I am officially uncomfortable with the way this story is being presented. I think that with a few exceptions, its being framed problematically at best.

It starts with the police reporting that they have removed an 8yr old Liberian rape victim from her family because her family views her status as "raped" as a shame on them. Then there are the echoes of "down with victim blaming!" and "how could a family do that?" in the blogosphere, echoes which take the police accusations at face value as soon as they hear where the girl's family is from. The more diplomatic places talk about how victim blaming is bad no matter where it comes from, but there is still that assumption that the initial domino was pushed over in good faith. No second thoughts about how maybe this bears deeper investigation considering the rampant xenophobia, racism and Islamophobia in this country. Nope, the police are totes trustworthy in matters of race and cultural honesty. they would never, ever do something based completely on stereotypes!

::steps up to podium, clears throat::

ROFLMAO

::steps back::

Now, this happened in the Southwest, so some could say that it isn't exactly a bastion of liberal thought. However, the place that supposedly is this countries such bastion is centered around places like Boston and Cambridge, and look at the shit that has gone down with their law enforcement and race relations lately.

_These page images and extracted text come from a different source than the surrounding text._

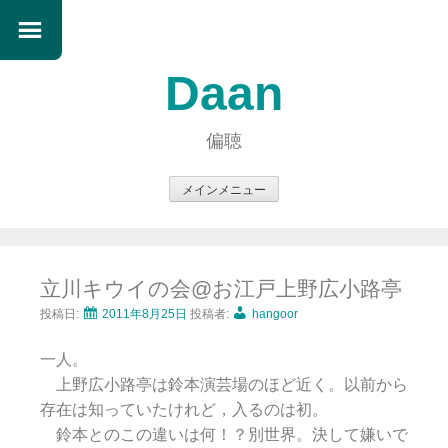
Daan
偏聴
メインメニュー
コ
ン
テ
立川キウイの会@お江戸上野広小路亭
ン
ツ
投稿日:
2011年8月25日
投稿者:
hangoor
へ
一人。
ス
上野広小路亭は鈴本演芸場のほど近く。以前から
キ
存在は知っていたけれど，入るのは初。
ッ
鈴本とのこの違いは何！？別世界。決して嫌いで
プ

And even if she is in danger from her family because of what these boys did to her, victim blaming, shaming and mistreatment of rape victims is a global problem (not necessarily universal, but I don't have any specific examples where it is not present,) it crosses cultures, religions, races, and traditions. Acting like this case is something particularly egregious when it happens Every Damn Day is playing into the "Western World = more advanced" meme and the inherently racist "its their culture!" meme.

Its OUR culture. We are all immersed in it, and we are ALL responsible for ending it.